Le Directeur général du ministère de la Justice et des Droits de l’Homme, Delbé Zirignon Constant, a publié un communiqué le 11 mars pour dénoncer la sortie de l’Organisation non gouvernementale (ONG) Amnesty International, rendue publique le 10 mars 2026, relative à des personnes jugées et condamnées pour des faits en rapport avec l’élection présidentielle d’octobre 2025.
Selon le ministère, les personnes évoquées dans ce communiqué ont été régulièrement poursuivies, jugées et condamnées après avoir bénéficié de l’ensemble des garanties d’un procès équitable, pour des faits de troubles à l’ordre public consécutifs à des attroupements.
Cependant, » aux énonciations du communiqué d’Amnesty International, qui relèvent d’un jugement de valeur inapproprié, ces personnes n’ont été ni « arrêtées sans fondement » ni « condamnées inéquitablement » », a souligné le directeur général du ministère.
En outre, le droit à un double degré de juridiction étant consacré en Côte d’Ivoire, les personnes condamnées ont exercé ce droit en interjetant appel de la décision de condamnation prononcée à leur encontre.
Dès lors, il revient à la juridiction compétente, régulièrement saisie de leur appel, et non aux « autorités ivoiriennes », de procéder à un nouvel examen de l’affaire et de statuer sur le bien-fondé des préventions retenues contre elles.
Par ailleurs, selon le gouvernement ivoirien, contrairement aux énonciations du communiqué d’Amnesty International, « aucune femme privée de liberté n’est astreinte à un environnement défavorable au bon déroulement d’une grossesse ».

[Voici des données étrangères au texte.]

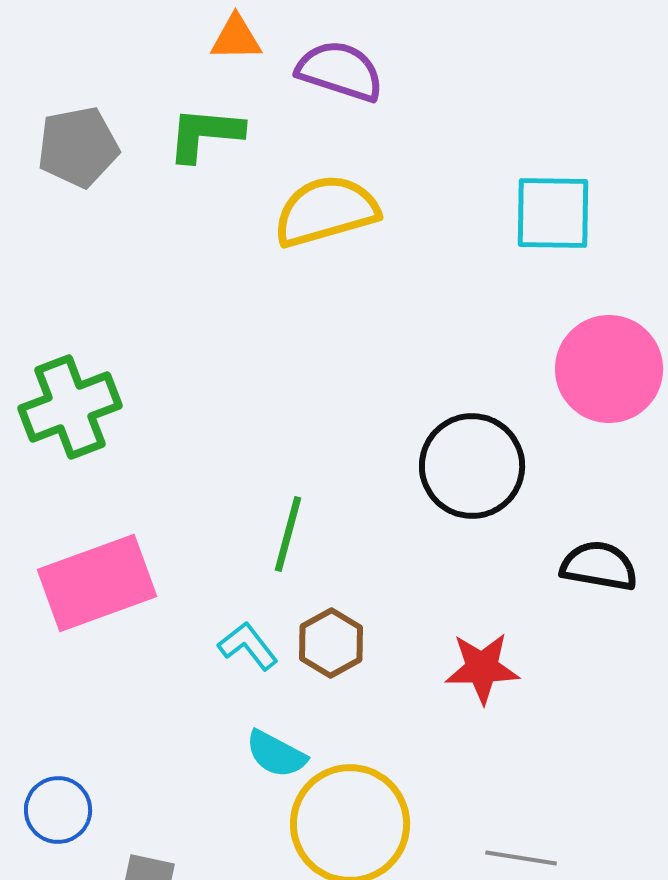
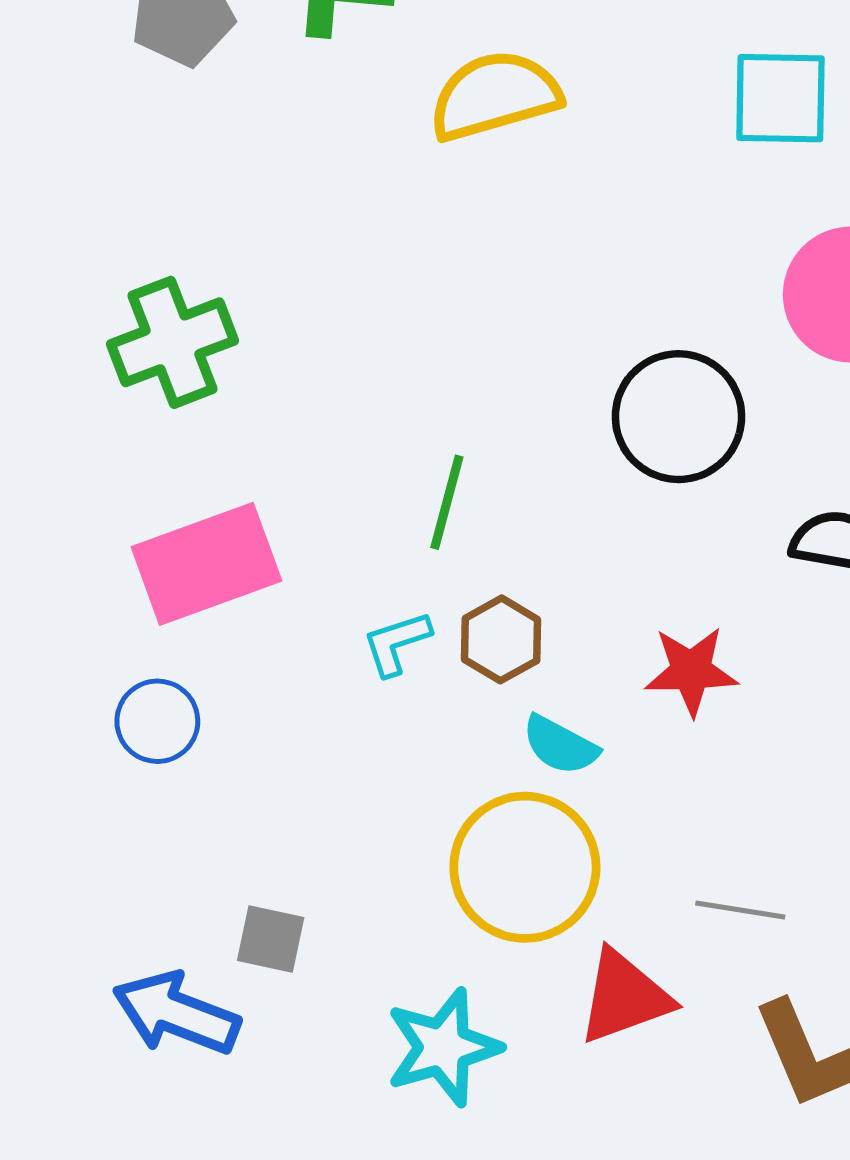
cyan L-shape: (248, 646) -> (397, 643), turned -70
cyan semicircle: (276, 754) -> (560, 745), moved
blue circle: (58, 810) -> (157, 721), moved

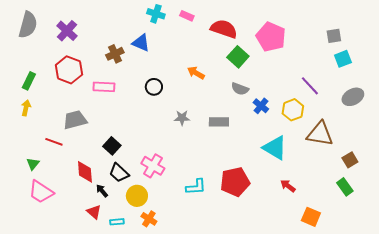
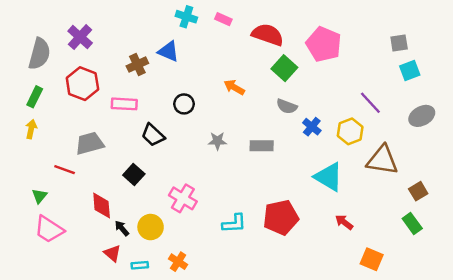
gray semicircle: (28, 25) -> (39, 54), moved
black trapezoid: (119, 173) -> (153, 135), moved
yellow circle: (137, 196) -> (151, 227), moved

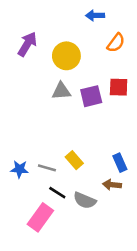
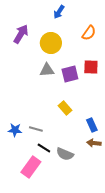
blue arrow: (95, 15) -> (59, 12), moved, turned -56
yellow rectangle: (74, 160) -> (65, 108), moved
brown arrow: (112, 185) -> (94, 143), moved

Le ministère a précisé dans ce communiqué que » depuis le début de l’année 2025, quinze (15) femmes enceintes ont été détenues pour diverses infractions, dont cinq (05) ont accouché. Toutes ces femmes ont bénéficié et continuent de bénéficier d’un suivi médical régulier et de l’assistance des services sociaux ». Il ajoute que » les femmes enceintes en détention sont au nombre de huit en Côte d’Ivoire. D’où vient-il alors qu’Amnesty International ne se préoccupe que du sort de trois (03) d’entre elles ».
Le directeur général du ministère a martelé que » le traitement différencié de personnes se trouvant dans une situation identique est constitutif de discrimination. Aussi, Amnesty International devrait se garder de faire une fixation sur les femmes évoquées dans son communiqué, à moins que, pour elle, la situation des autres détenues enceintes ne soit pas digne d’intérêt ».